Et ailleurs en France ?
- Grenoble est la première grande ville à avoir supprimé l’affichage publicitaire public en 2015. Elle a poursuivi en 2022 avec cette fois-ci l’interdiction de l’affichage publicitaire dans les espaces privés, soit 117 grands panneaux publicitaires installés dans des espaces privés.
- Bègles a banni la publicité de son centre-ville en 2022
- Nantes a adopté en 2022 un nouveau règlement local de publicité métropolitain qui prévoit la suppression de plus de 1000 panneaux publicitaires. A l’échelle de la Métropole, la publicité est interdite sur 70 % du territoire. Sur les 30 % restants, il est attendu la disparition d’environ la moitié des 3 000 panneaux publicitaires existants.

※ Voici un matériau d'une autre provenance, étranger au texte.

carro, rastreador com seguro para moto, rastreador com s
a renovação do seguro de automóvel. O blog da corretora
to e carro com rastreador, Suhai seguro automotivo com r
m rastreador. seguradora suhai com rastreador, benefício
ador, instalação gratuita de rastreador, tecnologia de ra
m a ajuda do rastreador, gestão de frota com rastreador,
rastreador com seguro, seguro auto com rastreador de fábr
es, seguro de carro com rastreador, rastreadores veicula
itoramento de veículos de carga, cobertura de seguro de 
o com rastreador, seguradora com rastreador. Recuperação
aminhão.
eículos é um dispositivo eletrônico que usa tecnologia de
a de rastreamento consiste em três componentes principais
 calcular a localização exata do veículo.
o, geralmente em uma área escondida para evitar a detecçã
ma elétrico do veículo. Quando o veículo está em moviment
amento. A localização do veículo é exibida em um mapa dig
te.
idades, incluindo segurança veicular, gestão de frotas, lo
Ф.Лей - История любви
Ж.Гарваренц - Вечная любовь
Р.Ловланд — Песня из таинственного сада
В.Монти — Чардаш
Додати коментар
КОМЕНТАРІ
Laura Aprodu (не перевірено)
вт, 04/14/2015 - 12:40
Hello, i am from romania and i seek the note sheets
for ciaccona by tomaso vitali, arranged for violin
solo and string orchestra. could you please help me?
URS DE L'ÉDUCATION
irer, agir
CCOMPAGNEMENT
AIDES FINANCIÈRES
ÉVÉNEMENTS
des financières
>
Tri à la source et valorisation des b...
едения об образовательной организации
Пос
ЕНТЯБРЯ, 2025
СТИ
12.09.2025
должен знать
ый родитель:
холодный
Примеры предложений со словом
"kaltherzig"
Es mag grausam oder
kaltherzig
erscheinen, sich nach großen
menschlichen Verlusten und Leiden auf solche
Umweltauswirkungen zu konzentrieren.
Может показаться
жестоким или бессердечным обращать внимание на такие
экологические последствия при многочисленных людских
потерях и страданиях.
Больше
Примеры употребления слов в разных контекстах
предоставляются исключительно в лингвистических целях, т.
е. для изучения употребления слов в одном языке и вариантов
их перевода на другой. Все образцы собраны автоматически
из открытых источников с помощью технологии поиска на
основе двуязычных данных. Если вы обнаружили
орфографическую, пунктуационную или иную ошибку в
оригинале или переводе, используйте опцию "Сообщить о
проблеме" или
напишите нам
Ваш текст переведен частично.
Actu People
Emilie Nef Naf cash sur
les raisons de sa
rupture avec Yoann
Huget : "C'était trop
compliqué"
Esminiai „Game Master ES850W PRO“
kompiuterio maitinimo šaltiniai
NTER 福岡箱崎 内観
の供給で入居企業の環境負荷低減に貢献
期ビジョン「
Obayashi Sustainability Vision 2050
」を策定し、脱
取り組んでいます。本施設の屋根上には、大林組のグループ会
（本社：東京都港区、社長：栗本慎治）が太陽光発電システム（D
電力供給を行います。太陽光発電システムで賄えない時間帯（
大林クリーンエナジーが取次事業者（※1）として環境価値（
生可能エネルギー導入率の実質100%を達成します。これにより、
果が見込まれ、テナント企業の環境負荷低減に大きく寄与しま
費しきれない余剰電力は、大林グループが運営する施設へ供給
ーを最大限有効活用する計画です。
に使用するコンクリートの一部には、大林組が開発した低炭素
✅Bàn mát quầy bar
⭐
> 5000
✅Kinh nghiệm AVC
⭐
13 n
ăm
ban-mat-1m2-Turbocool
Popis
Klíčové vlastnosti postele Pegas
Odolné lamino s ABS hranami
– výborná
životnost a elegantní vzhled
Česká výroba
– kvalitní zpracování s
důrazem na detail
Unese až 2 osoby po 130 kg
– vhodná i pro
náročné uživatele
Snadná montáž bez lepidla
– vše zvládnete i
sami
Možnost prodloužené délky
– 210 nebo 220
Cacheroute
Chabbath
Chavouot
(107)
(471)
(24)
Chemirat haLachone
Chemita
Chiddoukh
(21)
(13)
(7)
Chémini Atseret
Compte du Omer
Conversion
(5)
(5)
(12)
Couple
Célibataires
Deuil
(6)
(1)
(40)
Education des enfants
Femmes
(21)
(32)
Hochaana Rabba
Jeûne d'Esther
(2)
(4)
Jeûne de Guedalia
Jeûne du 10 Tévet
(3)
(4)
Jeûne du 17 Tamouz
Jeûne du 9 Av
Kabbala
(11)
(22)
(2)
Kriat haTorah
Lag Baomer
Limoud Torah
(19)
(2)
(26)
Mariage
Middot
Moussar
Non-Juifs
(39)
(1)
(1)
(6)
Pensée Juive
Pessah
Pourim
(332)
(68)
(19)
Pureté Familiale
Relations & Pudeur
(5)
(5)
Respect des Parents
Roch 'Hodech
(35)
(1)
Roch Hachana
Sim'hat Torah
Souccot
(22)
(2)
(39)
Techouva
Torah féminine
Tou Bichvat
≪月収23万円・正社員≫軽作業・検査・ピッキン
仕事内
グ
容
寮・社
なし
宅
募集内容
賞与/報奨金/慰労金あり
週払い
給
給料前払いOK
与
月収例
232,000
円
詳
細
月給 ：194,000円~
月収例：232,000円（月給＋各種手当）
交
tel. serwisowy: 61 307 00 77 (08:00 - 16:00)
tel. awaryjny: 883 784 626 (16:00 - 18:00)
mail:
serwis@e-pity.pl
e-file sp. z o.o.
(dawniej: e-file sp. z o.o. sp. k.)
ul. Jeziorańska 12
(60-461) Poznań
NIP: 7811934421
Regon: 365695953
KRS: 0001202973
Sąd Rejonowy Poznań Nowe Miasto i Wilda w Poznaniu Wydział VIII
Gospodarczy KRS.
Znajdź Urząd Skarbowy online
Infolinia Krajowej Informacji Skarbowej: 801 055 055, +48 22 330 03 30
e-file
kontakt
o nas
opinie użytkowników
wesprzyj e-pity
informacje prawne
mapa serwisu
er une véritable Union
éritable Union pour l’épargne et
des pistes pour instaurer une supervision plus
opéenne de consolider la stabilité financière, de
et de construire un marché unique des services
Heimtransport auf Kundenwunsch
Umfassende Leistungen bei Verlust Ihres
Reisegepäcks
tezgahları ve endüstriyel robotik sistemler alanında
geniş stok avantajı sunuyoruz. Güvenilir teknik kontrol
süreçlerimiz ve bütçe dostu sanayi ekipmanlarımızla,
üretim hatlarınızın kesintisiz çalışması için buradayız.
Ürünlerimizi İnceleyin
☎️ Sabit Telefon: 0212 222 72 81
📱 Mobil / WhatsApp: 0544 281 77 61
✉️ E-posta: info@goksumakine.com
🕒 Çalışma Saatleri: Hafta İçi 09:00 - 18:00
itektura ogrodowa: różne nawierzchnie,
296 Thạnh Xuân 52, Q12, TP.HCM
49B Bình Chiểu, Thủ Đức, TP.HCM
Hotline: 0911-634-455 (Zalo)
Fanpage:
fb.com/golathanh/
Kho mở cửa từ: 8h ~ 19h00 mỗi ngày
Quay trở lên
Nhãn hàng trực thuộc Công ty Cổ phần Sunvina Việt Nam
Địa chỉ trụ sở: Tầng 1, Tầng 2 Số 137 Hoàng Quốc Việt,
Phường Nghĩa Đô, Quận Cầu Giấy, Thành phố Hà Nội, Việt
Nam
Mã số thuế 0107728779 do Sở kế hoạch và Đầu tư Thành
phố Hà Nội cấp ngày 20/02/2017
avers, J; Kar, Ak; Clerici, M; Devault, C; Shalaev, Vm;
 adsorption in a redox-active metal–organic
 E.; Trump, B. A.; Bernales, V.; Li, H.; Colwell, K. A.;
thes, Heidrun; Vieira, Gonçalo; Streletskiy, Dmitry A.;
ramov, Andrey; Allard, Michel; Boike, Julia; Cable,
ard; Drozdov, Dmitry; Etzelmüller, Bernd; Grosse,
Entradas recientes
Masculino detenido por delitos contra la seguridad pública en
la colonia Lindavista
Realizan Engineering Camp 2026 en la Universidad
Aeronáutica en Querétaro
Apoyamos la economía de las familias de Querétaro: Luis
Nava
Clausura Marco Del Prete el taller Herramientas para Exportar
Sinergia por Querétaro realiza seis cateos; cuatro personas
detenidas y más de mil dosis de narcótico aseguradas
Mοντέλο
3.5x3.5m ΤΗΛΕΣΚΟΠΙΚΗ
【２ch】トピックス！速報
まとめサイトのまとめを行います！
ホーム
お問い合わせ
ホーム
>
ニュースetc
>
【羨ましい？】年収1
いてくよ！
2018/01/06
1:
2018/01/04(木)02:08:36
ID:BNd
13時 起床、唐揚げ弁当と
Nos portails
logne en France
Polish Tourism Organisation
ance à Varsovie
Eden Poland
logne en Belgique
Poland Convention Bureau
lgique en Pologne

- La Métropole de Lyon s’est donnée pour objectif de réduire de 60 à 90% des panneaux publicitaires de son territoire. D’autres mesures spécifiques ont été prises : interdiction des panneau publicitaires numériques, des bâches publicitaires de chantier, de l’affichage publicitaires à proximité des écoles, ou encore la diminution des panneaux à 4 m² au lieu de 10.
Enfin, on peut noter ce sondage BVA, commandé par Greenpeace qui concerne cette fois les écrans publicitaires numériques et qui montre que 85% des Français sont favorables à la réduction de leur nombre, et 54% soutiennent même leur interdiction dans l’espace public.
Alors la suppression de l’affichage publicitaire serait-elle souhaitable pour la ville de Lille ? Le débat mérite d’être ouvert.